Collected data
------------------------------

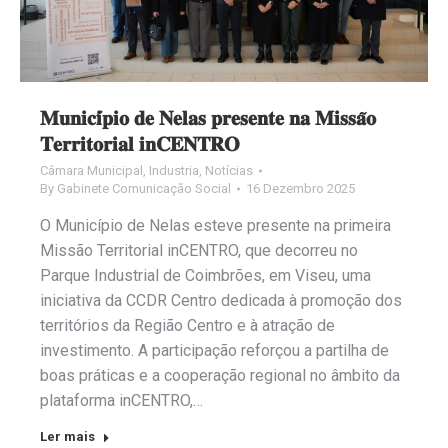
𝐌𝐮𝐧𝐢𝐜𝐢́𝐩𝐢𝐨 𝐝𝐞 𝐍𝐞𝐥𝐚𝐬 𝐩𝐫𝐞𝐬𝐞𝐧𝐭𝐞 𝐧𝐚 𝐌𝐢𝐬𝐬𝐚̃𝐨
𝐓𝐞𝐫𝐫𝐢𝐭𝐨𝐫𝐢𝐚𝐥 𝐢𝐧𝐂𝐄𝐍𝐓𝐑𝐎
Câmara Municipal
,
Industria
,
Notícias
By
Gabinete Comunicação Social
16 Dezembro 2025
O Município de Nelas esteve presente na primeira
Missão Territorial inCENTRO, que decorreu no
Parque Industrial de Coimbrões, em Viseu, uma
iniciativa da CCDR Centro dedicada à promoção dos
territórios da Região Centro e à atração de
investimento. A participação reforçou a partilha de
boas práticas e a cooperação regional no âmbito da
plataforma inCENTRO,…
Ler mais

------------------------------

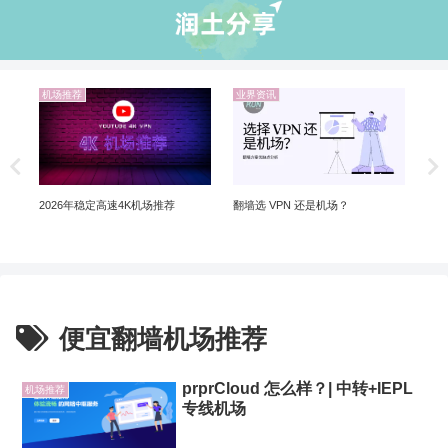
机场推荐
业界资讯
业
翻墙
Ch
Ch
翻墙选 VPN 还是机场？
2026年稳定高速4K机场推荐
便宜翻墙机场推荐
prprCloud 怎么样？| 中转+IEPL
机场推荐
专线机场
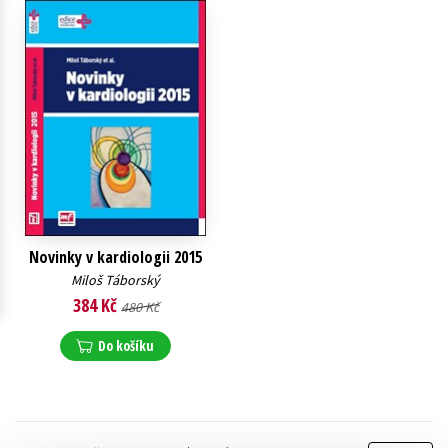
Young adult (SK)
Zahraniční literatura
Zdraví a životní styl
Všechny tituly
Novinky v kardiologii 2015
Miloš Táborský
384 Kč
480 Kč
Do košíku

------------------------------

## Exercise goal
Copy out the lines of the records above in which the string "inCENTRO" appears.

## Answer
Missão Territorial inCENTRO, que decorreu no
plataforma inCENTRO,…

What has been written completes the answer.